OK, here’s a new place. What is the difference between fungi and animals? How they process their food source?
Actually, the difference (in terms of definitions) isn’t as obvious as you’d think.
Fungi are:
*mostly multicellular (notable exceptions are yeasts)-so are animals (exclusively)
*heterotrophic (they don’t generate their own nutrition like plants) - so are animals
*eukaryotic (their cells contain membrane bound sub-structures) - so are animals
The main differences are:
- cell walls - fungi have them, animals don’t
- sense organs (or tissues) - animals have them, fungi don’t
- method of nutrient intake - fungi: absorption; animal: ingestion
- movement - animals move by cilia, flagella, or muscular structures/organs; fungi
don’t move under their own power.
Slime molds do (if slime molds are still considered fungi. I think there’s some debate over that.)
Crap. A slime mold fan has foiled my nice, orderly classification. Hopefully the sponge freaks won’t show up anytime soon.
I believe that the slime molds are now classified in Protista. They may have been moved lately though, I haven’t been a working biologist in ~10 years.
You’re right though, in that they do seem to overlap a couple of kingdoms.
A fungi has lots of amusing stories, always brings a couple six packs of good beer, and offers to help clean up.
An animal brings a case of Natty Bo, drinks it all himself, and throws up on your carpet after making a toga out of your spare linens.

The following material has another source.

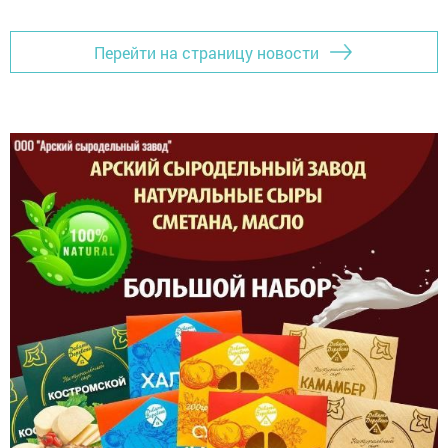
Перейти на страницу новости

In addition too what has already been posted, the three kingdoms* can be distinguished by their structural proteins. Plants use cellulose, animals use keratin and collagen, and fungi use chitin. In almost all organisms, the structural proteins are the most common proteins (usually about 30% by mass if I remember right)
There are five kingdoms total, but I decided to only mention these three as discussing the bacterial and archae kingdoms would probably lead to a major highjack
My understanding is that, while the creatures in the middle of each kingdom are pretty different from one another, the exact place to draw the boundaries between the kingdoms is somewhat arbitrary. Given that evolution has occurred from one kingdom to another, there are bound to be in-between critters like slime molds.
Daniel
Psst. Don’t you mean protista instead of archae, the latter being the nominal sixth kingdom?
Animals use chitin. Perhaps vertebrates use only keratin and collagen, but arthropods certainly use chitin.
As with many classifications, this all depends on who you ask. The current thinking is more along the lines of three Domains and umpteen Kingdoms (assuming one bothers with Kingdoms at all).
As for the OP, here is what the Tree of Life page on fungi has to say:
So a mushroom walks into a bar…
The “Five Kingdom” system was originally devised in response to the fact that organisms don’t fit neatly into the traditional “Two Kingdom” system of Plants (which included Fungi) and Animals. The problem is, slime molds don’t fit all that well into a Five Kingdom System either.
As Darwin’s Finch says, the most recent view is that there are Three Domains (a level higher than Kingdom), and, for those who still cling to the concept, dozens of Kingdoms just among the Eucaryotes.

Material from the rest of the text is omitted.